Re: [bug fix] psql \copy doesn't end if backend is killed

Lists: pgsql-hackers
From: "MauMau" <maumau307(at)gmail(dot)com>
To: <pgsql-hackers(at)postgresql(dot)org>
Subject: [bug fix] psql \copy doesn't end if backend is killed
Date: 2013-12-20 14:13:03
Message-ID: 0FC2D1C4CBA64A649C8C31E9419313E4@maumau
Views: Raw Message | Whole Thread | Download mbox | Resend email
Lists: pgsql-hackers

Hello,

I've encountered a bug on PG 9.2 and fixed it for 9.4. Please find attached
the patch. I'd like it to be backported to at least 9.2.

[Problem]
If the backend is terminated with SIGKILL while psql is running "\copy
table_name from file_name", the \copy didn't end forever. I expected \copy
to be cancelled because the corresponding server process vanished.

[Cause]
psql could not get out of the loop below in handleCopyIn():

while (res = PQgetResult(conn), PQresultStatus(res) == PGRES_COPY_IN)
{
OK = false;
PQclear(res);

PQputCopyEnd(pset.db, _("trying to exit copy mode"));
}

This situation is reached as follows:

1. handleCopyIn() calls PQputCopyData().
2. PQputCopyData() calls pqPutMsgEnd().
3. pqPutMsgEnd() calls pqFlush(), which calls pqSendSome().
4. pqSendSome() calls pqReadData().
5. At this moment, the backend is killed with SIGKILL.
6. pqReadData() fails to read the socket, receiving ECONNRESET. It closes
the socket.
7. As a result, PQputCopyData() fails in 2.
8. handleCopyIn() then calls PQputCopyEnd().
9. PQputCopyEnd() calls pqPutMsgENd(), which calls pqFlush(), which in turn
calls pqSendSome().
10. pqSendSome() fails because the socket is not open.
11. As a result, PQputCopyENd() returns an error, leaving conn->asyncStatus
PGASYNC_COPY_IN.
12. Because conn->asyncStatus remains PGASYNC_COPY_IN, PQgetResult()
continues to return pgresult whose status is PGRES_COPY_IN.

[Fix]
If the message transmission fails in PQputCopyEnd(), switch
conn->asyncStatus back to PGASYNC_BUSY. That causes PQgetResult() to try to
read data with pqReadData(). pqReadData() fails and PQgetResult() returns
NULL. As a consequence, the loop in question terminates.

Regards
MauMau

Attachment Content-Type Size
failed_copy_loops.patch application/octet-stream 2.5 KB

From: Dilip kumar <dilip(dot)kumar(at)huawei(dot)com>
To: MauMau <maumau307(at)gmail(dot)com>
Cc: PostgreSQL-development <pgsql-hackers(at)postgresql(dot)org>
Subject: Re: [bug fix] psql \copy doesn't end if backend is killed
Date: 2014-01-31 09:17:02
Message-ID: 4205E661176A124FAF891E0A6BA91352659435A2@SZXEML507-MBS.china.huawei.com
Views: Raw Message | Whole Thread | Download mbox | Resend email
Lists: pgsql-hackers

On 20 December 2013 19:43, MauMau Wrote

> [Problem]
> If the backend is terminated with SIGKILL while psql is running "\copy
> table_name from file_name", the \copy didn't end forever.
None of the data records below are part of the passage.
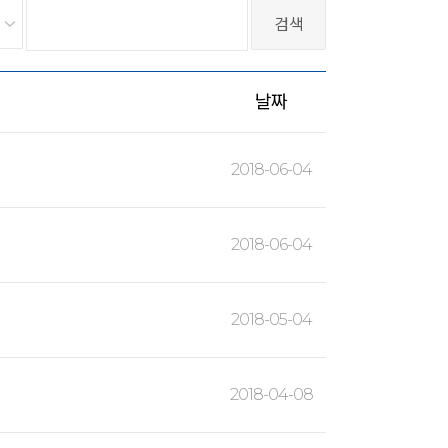
날짜
2018-06-04
2018-06-04
2018-05-04
2018-04-08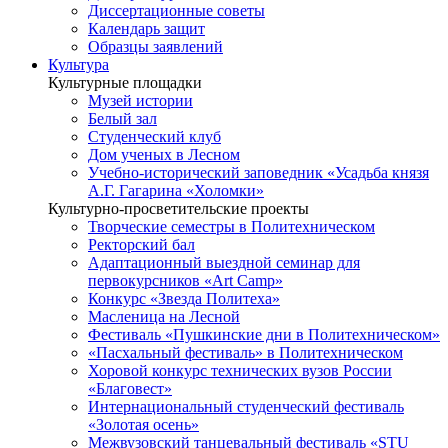
Диссертационные советы
Календарь защит
Образцы заявлений
Культура
Культурные площадки
Музей истории
Белый зал
Студенческий клуб
Дом ученых в Лесном
Учебно-исторический заповедник «Усадьба князя
А.Г. Гагарина «Холомки»
Культурно-просветительские проекты
Творческие семестры в Политехническом
Ректорский бал
Адаптационный выездной семинар для
первокурсников «Art Camp»
Конкурс «Звезда Политеха»
Масленица на Лесной
Фестиваль «Пушкинские дни в Политехническом»
«Пасхальный фестиваль» в Политехническом
Хоровой конкурс технических вузов России
«Благовест»
Интернациональный студенческий фестиваль
«Золотая осень»
Межвузовский танцевальный фестиваль «STU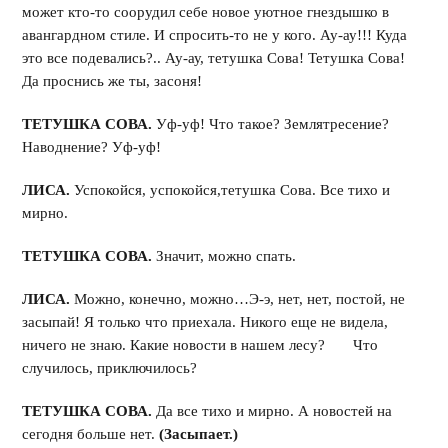
может кто-то соорудил себе новое уютное гнездышко в
авангардном стиле. И спросить-то не у кого. Ау-ау!!! Куда
это все подевались?.. Ау-ау, тетушка Сова! Тетушка Сова!
Да проснись же ты, засоня!
ТЕТУШКА СОВА.
Уф-уф! Что такое? Землятресение?
Наводнение? Уф-уф!
ЛИСА.
Успокойся, успокойся,тетушка Сова. Все тихо и
мирно.
ТЕТУШКА СОВА.
Значит, можно спать.
ЛИСА.
Можно, конечно, можно…Э-э, нет, нет, постой, не
засыпай! Я только что приехала. Никого еще не видела,
ничего не знаю. Какие новости в нашем лесу? Что
случилось, приключилось?
ТЕТУШКА СОВА.
Да все тихо и мирно. А новостей на
сегодня больше нет.
(Засыпает.)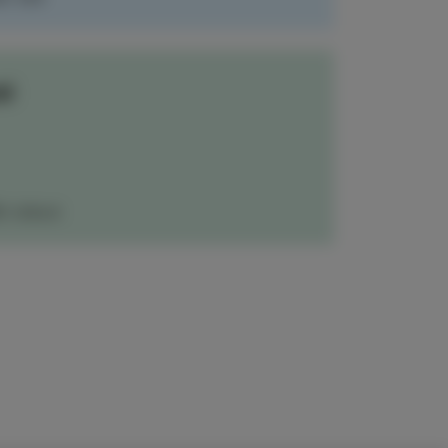
si
ČI IZOLO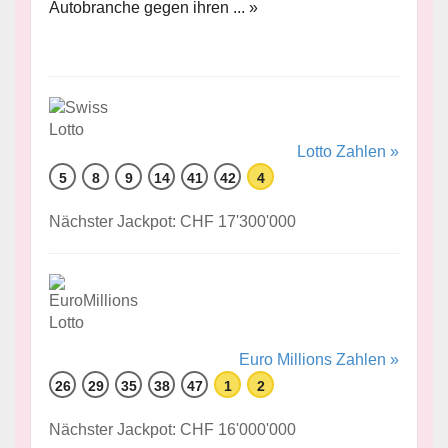
Autobranche gegen ihren ... »
Lotto Zahlen »
5
8
9
14
41
42
4
Nächster Jackpot: CHF 17'300'000
Euro Millions Zahlen »
26
29
35
38
47
1
2
Nächster Jackpot: CHF 16'000'000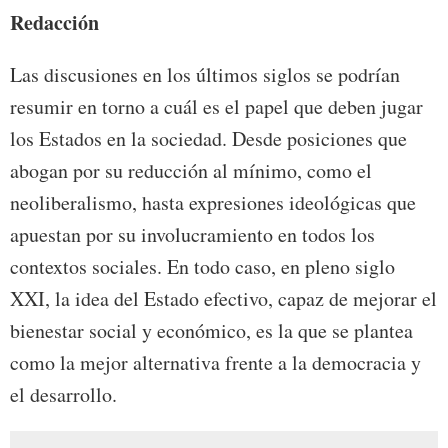
Redacción
Las discusiones en los últimos siglos se podrían
resumir en torno a cuál es el papel que deben jugar
los Estados en la sociedad. Desde posiciones que
abogan por su reducción al mínimo, como el
neoliberalismo, hasta expresiones ideológicas que
apuestan por su involucramiento en todos los
contextos sociales. En todo caso, en pleno siglo
XXI, la idea del Estado efectivo, capaz de mejorar el
bienestar social y económico, es la que se plantea
como la mejor alternativa frente a la democracia y
el desarrollo.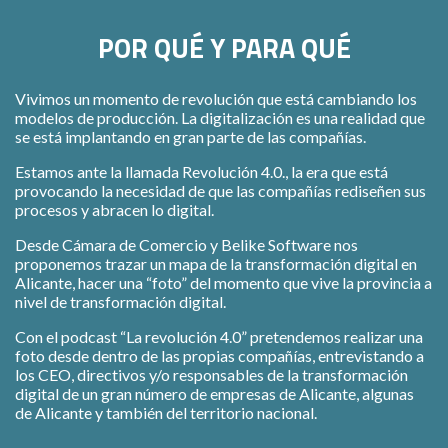
POR QUÉ Y PARA QUÉ
Vivimos un momento de revolución que está cambiando los
modelos de producción. La digitalización es una realidad que
se está implantando en gran parte de las compañías.
Estamos ante la llamada Revolución 4.0., la era que está
provocando la necesidad de que las compañías rediseñen sus
procesos y abracen lo digital.
Desde Cámara de Comercio y Belike Software nos
proponemos trazar un mapa de la transformación digital en
Alicante, hacer una “foto” del momento que vive la provincia a
nivel de transformación digital.
Con el podcast “La revolución 4.0” pretendemos realizar una
foto desde dentro de las propias compañías, entrevistando a
los CEO, directivos y/o responsables de la transformación
digital de un gran número de empresas de Alicante, algunas
de Alicante y también del territorio nacional.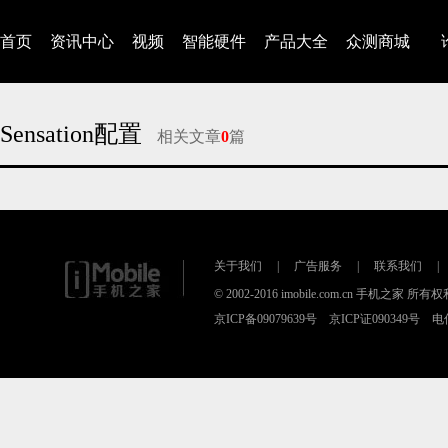
首页
资讯中心
视频
智能硬件
产品大全
众测商城
Sensation配置
相关文章
0
篇
对不起，没有找到相关的文章
关于我们
|
广告服务
|
联系我们
|
© 2002-2016 imobile.com.cn 手机之家 所
京ICP备09079639号 京ICP证090349号 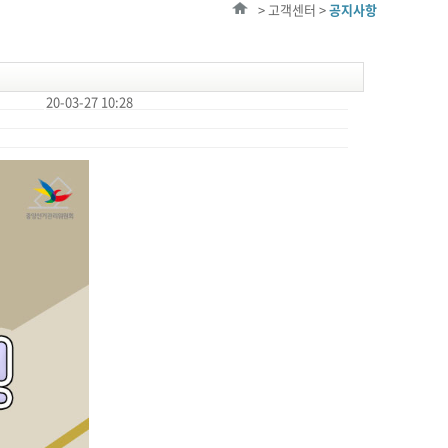
> 고객센터 >
공지사항
20-03-27 10:28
I expected
> \copy
> to be cancelled because the corresponding server process vanished.
>
>
> [Cause]
> psql could not get out of the loop below in handleCopyIn():
>
> while (res = PQgetResult(conn), PQresultStatus(res) == PGRES_COPY_IN)
> {
> OK = false;
> PQclear(res);
>
> PQputCopyEnd(pset.db, _("trying to exit copy mode"));
> }

1. Patch applied to git head successfully
2. Problem can occur in some scenario and fix looks fine to me.
3. For testing, I think it's not possible to directly generate such scenario, so I have verified by debugging as the steps explained.

1. Make pqsecure_write to return less byte(by updating the result while debugging in gdb in pqSendSome.
(also make sure that remaining byte is >= 8192 i.e conn->outCount-sent > 8192 , so that in next step pqPutMsgEnd called from PQputCopyEnd go for flushing the data)

2. Then Kill the backend process before it calls pqReadData.

Scenario reproduced without patch and after applying the patch issue resolves.

Is there any direct scenario by which it can be reproduce ?

Regards,
Dilip




From: "MauMau" <maumau307(at)gmail(dot)com>
To: "Dilip kumar" <dilip(dot)kumar(at)huawei(dot)com>
Cc: "PostgreSQL-development" <pgsql-hackers(at)postgresql(dot)org>
Subject: Re: [bug fix] psql \copy doesn't end if backend is killed
Date: 2014-01-31 15:12:54
Message-ID: 353106910D624EF5B8C88189259021B9@maumau
Views: Raw Message | Whole Thread | Download mbox | Resend email
Lists: pgsql-hackers

From: "Dilip kumar" <dilip(dot)kumar(at)huawei(dot)com>
Is there any direct scenario by which it can be reproduce ?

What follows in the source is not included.